Brillouin Zone Integration

Chapter 8 addressed the outer loop of the SCF cycle: how to update the density from one iteration to the next so that the fixed-point equation $F[\rho^] = \rho^$ is satisfied efficiently. This chapter addresses the two pieces of numerical machinery that operate within each SCF step: how the KS eigenvalue problem is solved (Section 9.2), and how the resulting eigenvalues are used to assign occupations and perform Brillouin zone integrals (Section 9.1). We treat BZ integration first because the choice of smearing scheme affects the effective smoothness of the energy landscape seen by the eigenvalue solver.

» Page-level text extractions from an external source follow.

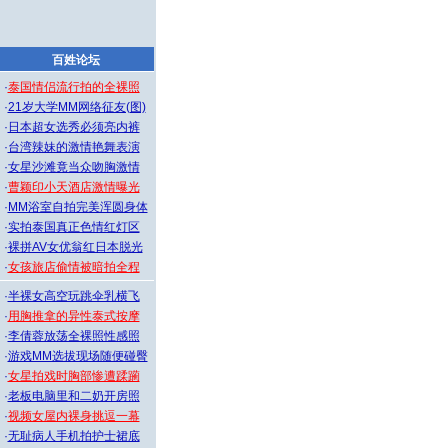
百姓论坛
·
泰国情侣流行拍的全裸照
·
21岁大学MM网络征友(图)
·
日本超女选秀必须亮内裤
·
台湾辣妹的激情艳舞表演
·
女星沙滩竟当众吻胸激情
·
曹颖印小天酒店激情曝光
·
MM浴室自拍完美浑圆身体
·
实拍泰国真正色情红灯区
·
裸拼AV女优翁红日本脱光
·
女孩旅店偷情被暗拍全程
·
半裸女高空玩跳伞乳横飞
·
用胸推拿的异性泰式按摩
·
李倩蓉放荡全裸照性感照
·
游戏MM选拔现场随便碰臀
·
女星拍戏时胸部惨遭蹂躏
·
老板电脑里和二奶开房照
·
视频女屋内裸身挑逗一幕
·
无耻病人手机拍护士裙底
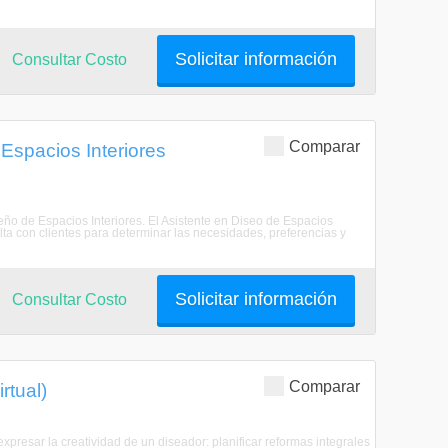
Solicitar información
Consultar Costo
Comparar
Espacios Interiores
ño de Espacios Interiores. El Asistente en Diseo de Espacios
ulta con clientes para determinar las necesidades, preferencias y
Solicitar información
Consultar Costo
Comparar
rtual)
xpresar la creatividad de un diseador: planificar reformas integrales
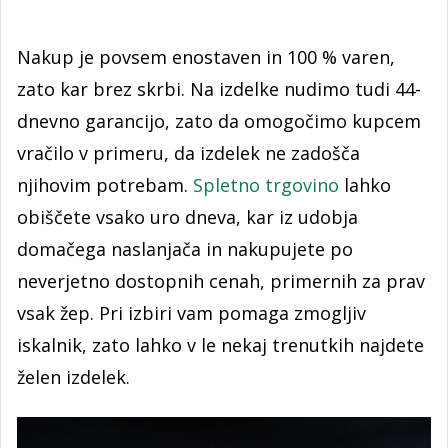
Nakup je povsem enostaven in 100 % varen,
zato kar brez skrbi. Na izdelke nudimo tudi 44-
dnevno garancijo, zato da omogočimo kupcem
vračilo v primeru, da izdelek ne zadošča
njihovim potrebam.
Spletno trgovino
lahko
obiščete vsako uro dneva, kar iz udobja
domačega naslanjača in nakupujete po
neverjetno dostopnih cenah, primernih za prav
vsak žep. Pri izbiri vam pomaga zmogljiv
iskalnik, zato lahko v le nekaj trenutkih najdete
želen izdelek.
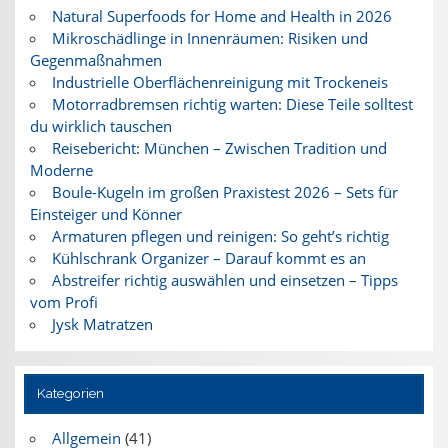
Natural Superfoods for Home and Health in 2026
Mikroschädlinge in Innenräumen: Risiken und
Gegenmaßnahmen
Industrielle Oberflächenreinigung mit Trockeneis
Motorradbremsen richtig warten: Diese Teile solltest
du wirklich tauschen
Reisebericht: München – Zwischen Tradition und
Moderne
Boule-Kugeln im großen Praxistest 2026 – Sets für
Einsteiger und Könner
Armaturen pflegen und reinigen: So geht’s richtig
Kühlschrank Organizer – Darauf kommt es an
Abstreifer richtig auswählen und einsetzen – Tipps
vom Profi
Jysk Matratzen
Kategorien
Allgemein
(41)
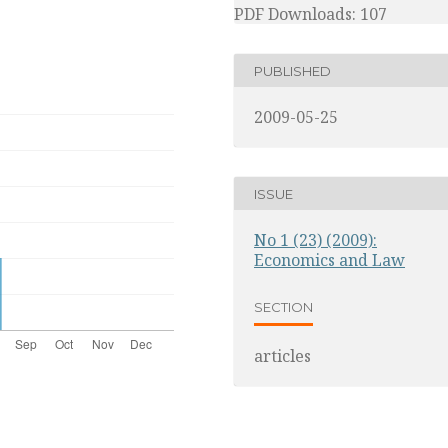
PDF Downloads: 107
PUBLISHED
2009-05-25
ISSUE
No 1 (23) (2009):
Economics and Law
SECTION
articles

Smearing and Partial Occupancies

The Problem with Sharp Occupation

The KS total energy involves a sum over occupied states weighted by occupation numbers $f_i$. For an insulator at zero temperature, every state below the gap has $f_i = 1$ and every state above has $f_i = 0$. The Brillouin zone (BZ) integral for any smooth quantity — the total energy, charge density, or density of states — converges exponentially with the density of the $\mathbf{k}$-point mesh, because the integrand is an analytic function of $\mathbf{k}$ throughout the BZ. A $6 \times 6 \times 6$ Monkhorst–Pack grid is often sufficient for a well-converged insulator calculation.

For a metal, the situation is qualitatively different. The occupation function is a step function at the Fermi energy: \begin{equation} f_i(\mathbf{k}) = \theta(\epsilon_F - \epsilon_i(\mathbf{k})), \label{eq:step-occupation} \end{equation}

which is discontinuous at the Fermi surface — the set of $\mathbf{k}$-points where $\epsilon_i(\mathbf{k}) = \epsilon_F$. The BZ integral of a function with a discontinuity converges only as $\mathcal{O}(1/N_k)$ with the number of $\mathbf{k}$-points $N_k$, and the approach to convergence is oscillatory (the Gibbs phenomenon). In practice, this means that a metallic calculation with sharp occupations requires an extremely dense $\mathbf{k}$-mesh — often $20 \times 20 \times 20$ or finer — to achieve meV-level convergence, making the calculation prohibitively expensive.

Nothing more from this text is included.